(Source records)
<<<<

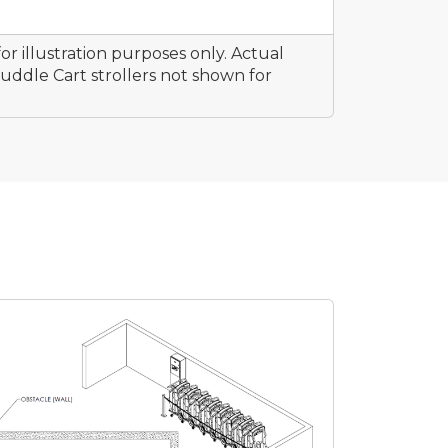
or illustration purposes only. Actual
ddle Cart strollers not shown for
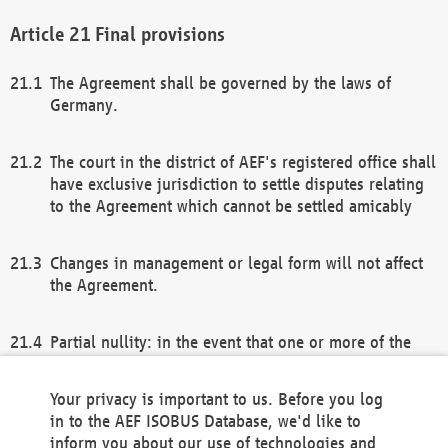
Final provisions
The Agreement shall be governed by the laws of
Germany.
The court in the district of AEF's registered office shall
have exclusive jurisdiction to settle disputes relating
to the Agreement which cannot be settled amicably
Changes in management or legal form will not affect
the Agreement.
Partial nullity: in the event that one or more of the
provisions of this Agreement and/or these general
terms and conditions should be nullified, the
Your privacy is important to us. Before you log
remaining provisions of this Agreement and/or the
in to the AEF ISOBUS Database, we'd like to
general terms and conditions shall remain in full
inform you about our use of technologies and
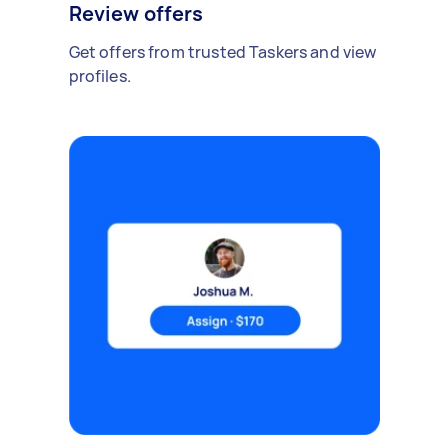
Review offers
Get offers from trusted Taskers and view
profiles.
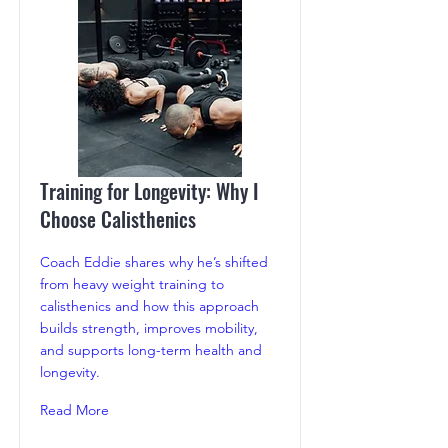
Training for Longevity: Why I
Choose Calisthenics
Coach Eddie shares why he’s shifted
from heavy weight training to
calisthenics and how this approach
builds strength, improves mobility,
and supports long-term health and
longevity.
Read More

>>>>

* _WHAT THE TASK ASKS_: Set down precisely the lines above between the line holding "Final provisions" and the line holding "remaining provisions of", inclusive, and nothing beyond them.

* _SOLUTION FOR THIS TASK_:
Final provisions
The Agreement shall be governed by the laws of
Germany.
The court in the district of AEF's registered office shall
have exclusive jurisdiction to settle disputes relating
to the Agreement which cannot be settled amicably
Changes in management or legal form will not affect
the Agreement.
Partial nullity: in the event that one or more of the
provisions of this Agreement and/or these general
terms and conditions should be nullified, the
Your privacy is important to us. Before you log
remaining provisions of this Agreement and/or the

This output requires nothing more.